(Beginning of Given entries)

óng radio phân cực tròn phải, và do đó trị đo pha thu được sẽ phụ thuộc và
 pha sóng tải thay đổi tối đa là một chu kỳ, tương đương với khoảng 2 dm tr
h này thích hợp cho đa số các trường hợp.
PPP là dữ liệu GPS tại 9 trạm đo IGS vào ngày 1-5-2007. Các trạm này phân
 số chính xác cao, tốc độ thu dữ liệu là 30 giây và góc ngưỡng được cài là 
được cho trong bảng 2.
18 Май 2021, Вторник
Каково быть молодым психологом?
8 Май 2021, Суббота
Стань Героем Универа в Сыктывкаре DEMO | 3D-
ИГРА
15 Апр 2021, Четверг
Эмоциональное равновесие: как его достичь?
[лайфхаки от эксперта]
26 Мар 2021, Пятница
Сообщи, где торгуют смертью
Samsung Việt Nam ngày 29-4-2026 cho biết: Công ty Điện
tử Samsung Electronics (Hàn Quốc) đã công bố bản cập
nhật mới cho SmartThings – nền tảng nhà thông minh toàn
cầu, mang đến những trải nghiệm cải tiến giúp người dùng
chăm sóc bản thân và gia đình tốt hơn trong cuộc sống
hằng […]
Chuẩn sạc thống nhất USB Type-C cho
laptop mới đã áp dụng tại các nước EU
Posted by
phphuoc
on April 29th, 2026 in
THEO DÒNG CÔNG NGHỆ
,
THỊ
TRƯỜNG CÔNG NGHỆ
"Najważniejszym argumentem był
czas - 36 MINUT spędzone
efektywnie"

(End of Given entries)
(Beginning of Given entries)

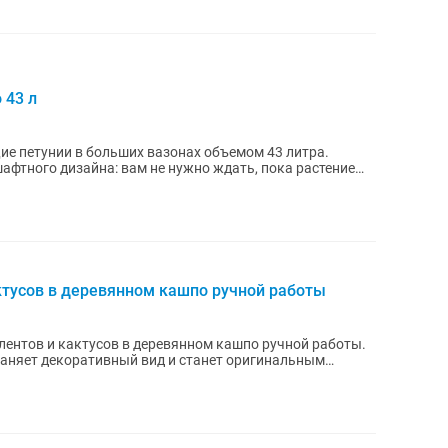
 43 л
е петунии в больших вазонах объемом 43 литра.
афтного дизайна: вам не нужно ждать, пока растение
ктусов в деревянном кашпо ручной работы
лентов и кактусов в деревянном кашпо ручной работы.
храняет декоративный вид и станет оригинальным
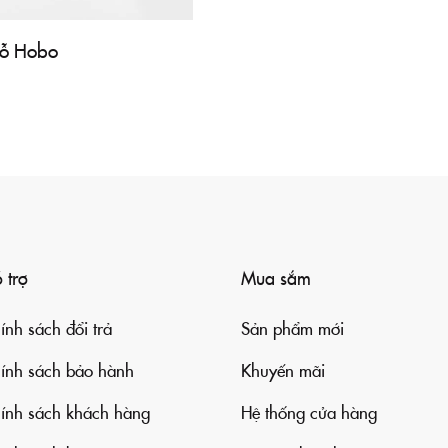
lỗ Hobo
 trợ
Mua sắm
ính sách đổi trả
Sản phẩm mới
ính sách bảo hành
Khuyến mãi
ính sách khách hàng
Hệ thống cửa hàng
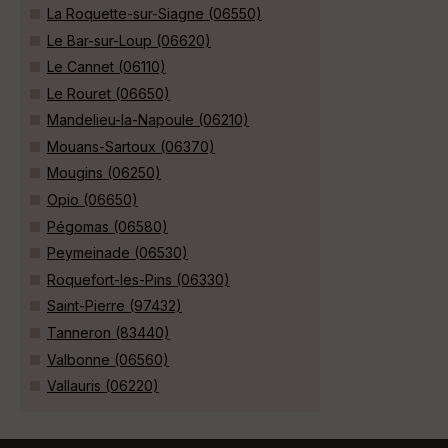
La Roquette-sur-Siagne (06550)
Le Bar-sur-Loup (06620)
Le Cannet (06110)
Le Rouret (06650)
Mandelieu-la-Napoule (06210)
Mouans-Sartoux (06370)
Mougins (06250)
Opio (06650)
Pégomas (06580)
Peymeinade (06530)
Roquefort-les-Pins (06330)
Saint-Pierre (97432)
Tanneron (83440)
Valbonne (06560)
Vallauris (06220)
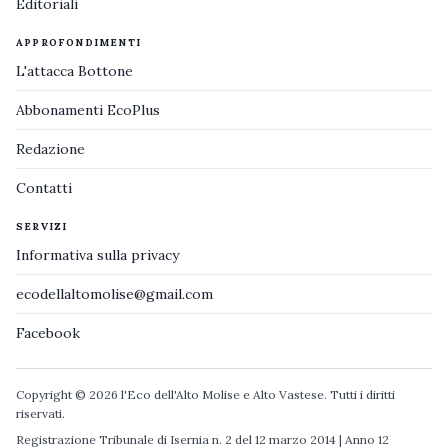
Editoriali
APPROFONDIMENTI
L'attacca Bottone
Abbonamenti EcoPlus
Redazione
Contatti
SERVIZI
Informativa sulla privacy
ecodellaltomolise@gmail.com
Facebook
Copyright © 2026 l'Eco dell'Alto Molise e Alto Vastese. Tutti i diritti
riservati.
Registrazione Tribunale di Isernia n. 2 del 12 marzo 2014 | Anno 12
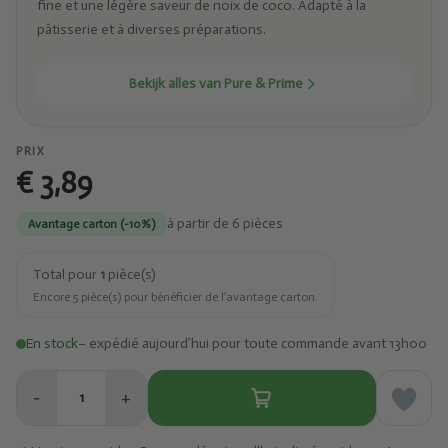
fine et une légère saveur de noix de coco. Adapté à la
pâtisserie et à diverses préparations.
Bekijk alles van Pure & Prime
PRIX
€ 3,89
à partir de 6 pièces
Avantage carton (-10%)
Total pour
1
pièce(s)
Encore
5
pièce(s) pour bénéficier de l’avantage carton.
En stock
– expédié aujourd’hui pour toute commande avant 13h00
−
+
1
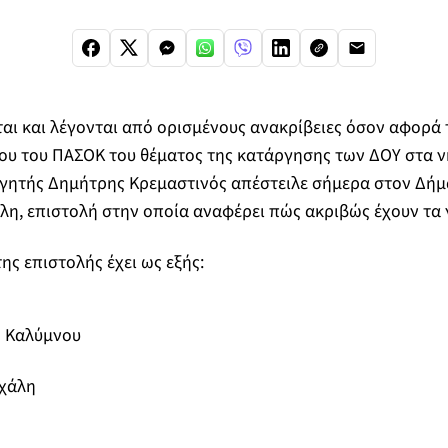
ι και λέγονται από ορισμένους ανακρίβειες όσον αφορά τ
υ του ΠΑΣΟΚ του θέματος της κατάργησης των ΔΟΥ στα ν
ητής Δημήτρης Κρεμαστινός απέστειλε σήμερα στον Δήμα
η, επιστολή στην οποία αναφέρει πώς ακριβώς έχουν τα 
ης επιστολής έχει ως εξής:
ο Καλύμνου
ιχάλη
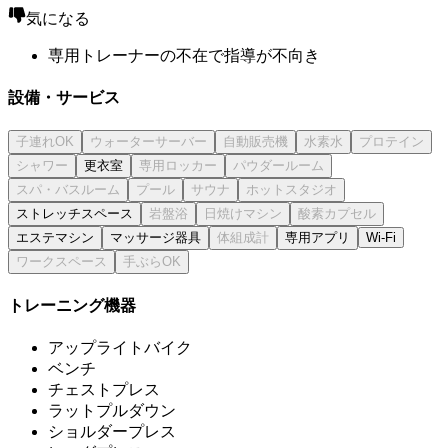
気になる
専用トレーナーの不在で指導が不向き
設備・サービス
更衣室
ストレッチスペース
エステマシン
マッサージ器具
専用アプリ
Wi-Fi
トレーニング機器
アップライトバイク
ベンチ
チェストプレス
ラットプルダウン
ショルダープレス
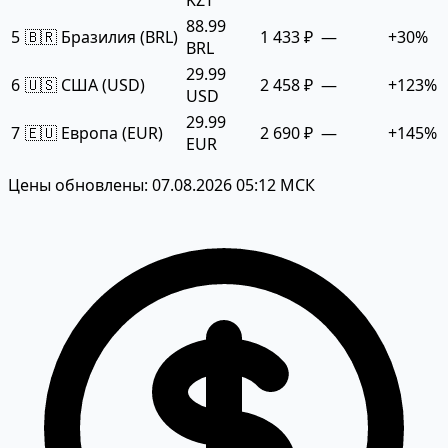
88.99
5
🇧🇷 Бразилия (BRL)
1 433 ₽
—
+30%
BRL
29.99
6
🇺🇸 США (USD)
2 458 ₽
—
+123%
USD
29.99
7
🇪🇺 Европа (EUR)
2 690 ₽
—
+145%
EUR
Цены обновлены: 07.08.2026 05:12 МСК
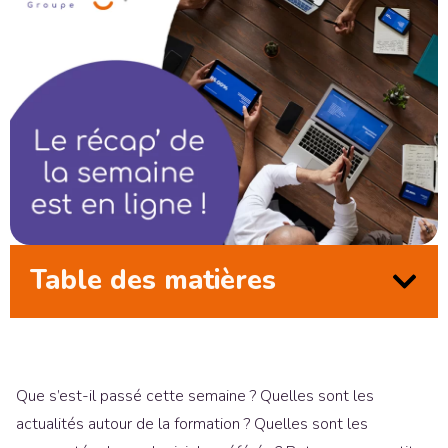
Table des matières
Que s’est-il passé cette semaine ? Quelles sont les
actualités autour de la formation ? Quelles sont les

(End of Given entries)
(Beginning of Given entries)

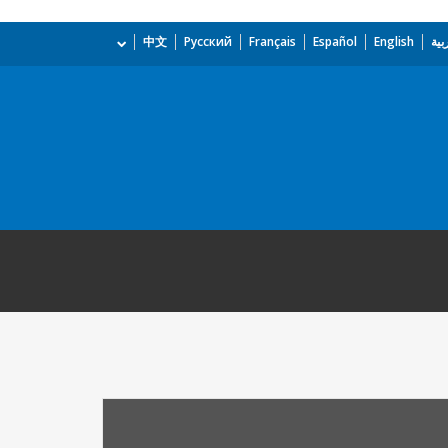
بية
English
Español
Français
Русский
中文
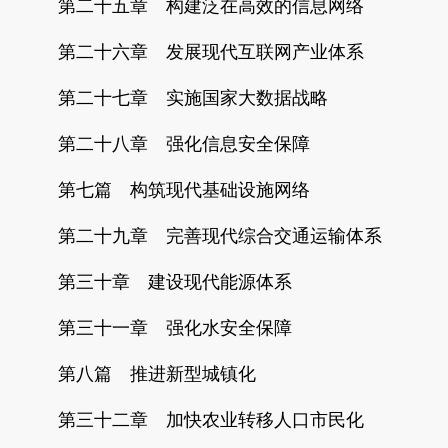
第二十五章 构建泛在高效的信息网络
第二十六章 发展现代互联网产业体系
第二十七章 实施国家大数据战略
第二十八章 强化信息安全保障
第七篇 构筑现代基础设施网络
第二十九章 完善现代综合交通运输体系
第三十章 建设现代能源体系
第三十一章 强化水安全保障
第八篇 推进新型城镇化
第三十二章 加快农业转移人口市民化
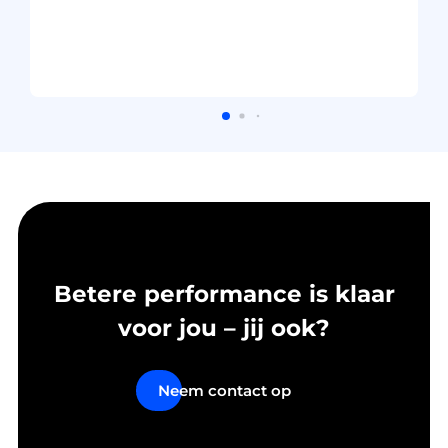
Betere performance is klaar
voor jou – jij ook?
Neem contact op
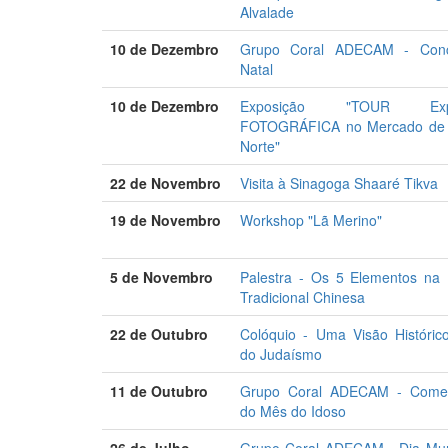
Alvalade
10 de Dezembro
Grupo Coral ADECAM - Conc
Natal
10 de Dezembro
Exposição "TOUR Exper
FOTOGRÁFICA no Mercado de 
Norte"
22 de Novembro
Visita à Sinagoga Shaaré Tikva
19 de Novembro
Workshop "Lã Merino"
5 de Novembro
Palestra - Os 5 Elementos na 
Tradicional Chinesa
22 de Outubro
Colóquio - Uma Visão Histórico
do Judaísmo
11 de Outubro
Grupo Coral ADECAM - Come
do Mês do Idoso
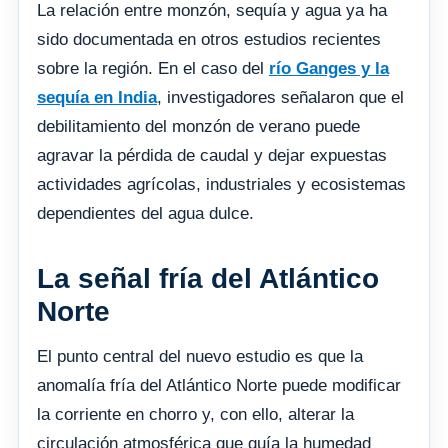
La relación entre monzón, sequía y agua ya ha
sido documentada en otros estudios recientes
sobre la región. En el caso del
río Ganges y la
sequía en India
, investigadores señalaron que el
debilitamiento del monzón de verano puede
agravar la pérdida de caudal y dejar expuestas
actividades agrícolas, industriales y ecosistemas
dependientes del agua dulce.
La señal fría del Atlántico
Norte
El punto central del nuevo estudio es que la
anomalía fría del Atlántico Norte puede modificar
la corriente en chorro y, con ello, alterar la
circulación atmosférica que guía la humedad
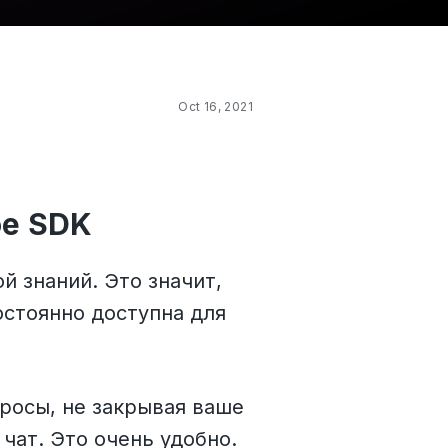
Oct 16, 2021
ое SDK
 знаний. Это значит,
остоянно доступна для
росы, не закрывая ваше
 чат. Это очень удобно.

(End of Given entries)

◆ Work to complete:
Give the count of lines in the records that contain "ручной", and no other text.

◆ The answer:
2